Nicht auskennen…

Ich gebe es ja wirklich offen und ehrlich zu, dass ich Berlin beileibe noch nicht wie meine Westentasche kenne. Einige Gebiete vielleicht ein bisschen besser als der durchschnittliche Bewohner, andere Ecken sehe ich selbst zu selten. Dementsprechend habe ich ziemlich scharf überlegen müssen, als mir eine Truppe Nachtschwärmer in Reineckendorf ins Auto gefallen ist und auf die Schnelle drei unterschiedliche Ziele von sich gegeben hat.

Dass ich mir so den Kopf zerbrochen habe, war im Nachhinein etwas sinnlos, da nach einer relativ hitzigen Diskussion erst geklärt werden musste, wohin wir nun zuerst fahren würden.

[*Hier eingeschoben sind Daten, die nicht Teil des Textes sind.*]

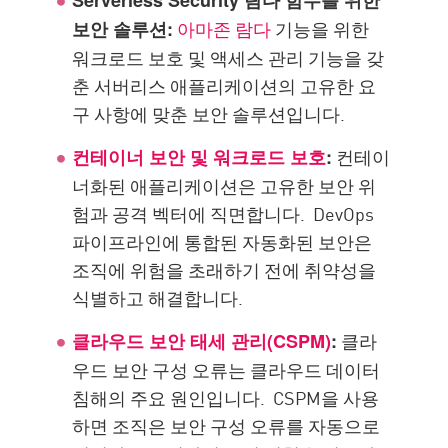
Serverless Security 람다 함수를 위한
아마존 람다
기능을 위한
보안 솔루션:
워크로드 보호 및 액세스 관리 기능을 갖
춘 서버리스 애플리케이션의 고유한 요
구 사항에 맞춘 보안 솔루션입니다.
컨테이
컨테이너 보안 및 워크로드 보호
:
너화된 애플리케이션은 고유한 보안 위
험과 공격 벡터에 직면합니다. DevOps
파이프라인에 통합된 자동화된 보안은
조직에 위험을 초래하기 전에 취약성을
식별하고 해결합니다.
클라
클라우드 보안 태세 관리(CSPM)
:
우드 보안 구성 오류는 클라우드 데이터
침해의 주요 원인입니다. CSPM을 사용
하면 조직은 보안 구성 오류를 자동으로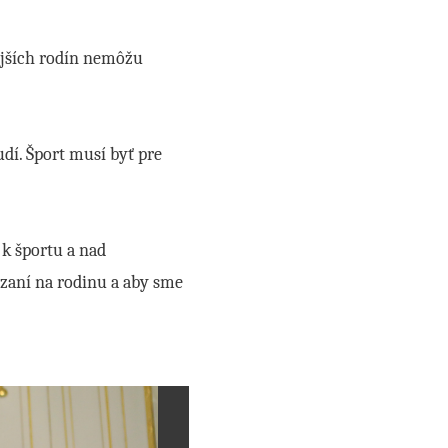
ejších rodín nemôžu
udí. Šport musí byť pre
k športu a nad
zaní na rodinu a aby sme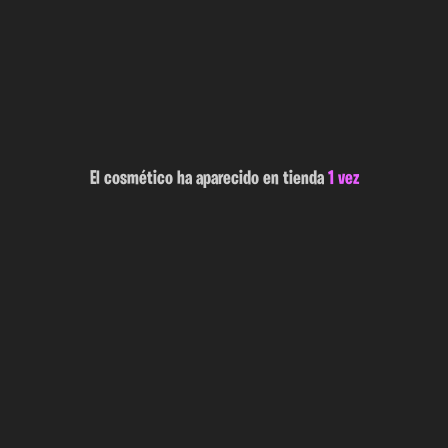
El cosmético ha aparecido en tienda
1 vez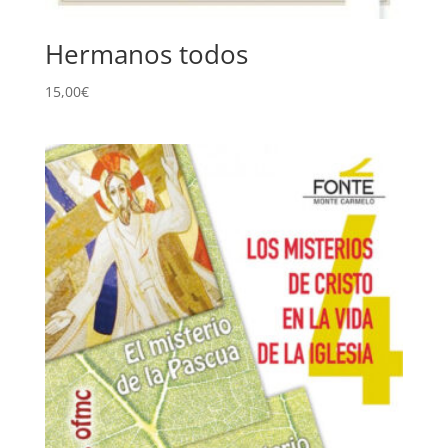
Hermanos todos
15,00
€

Eine konkrete Zieladresse bekam ich nicht genannt, eher einen ganzen Haufen Stichworte, die sich aber – insbesondere da sie variierten und auch wieder ausgetauscht wurden – für mich nur schwer in eine vernünftige Reihenfolge bringen ließ. Als meine Konfusion diesbezüglich unüberschaubar wurde, hörte ich dankbar den Satz:

„Bist nicht oft hier in der Ecke? Kein Problem, ich zeig’s dir.“

Das muss irgendwie anders gemeint gewesen sein, als ich dachte. Denn die Ansagen blieben vage, ich orientierte mich letztlich doch mehr nach meiner groben Vorstellung. Als ich dann wirklich unweit des Ziels eine Kreuzung passierte, war ich natürlich der Depp, weil ich ja ganz offensichtlich einen Umweg zu fahren gedachte, schließlich hätten sie doch gesagt, wo sie hin wollten.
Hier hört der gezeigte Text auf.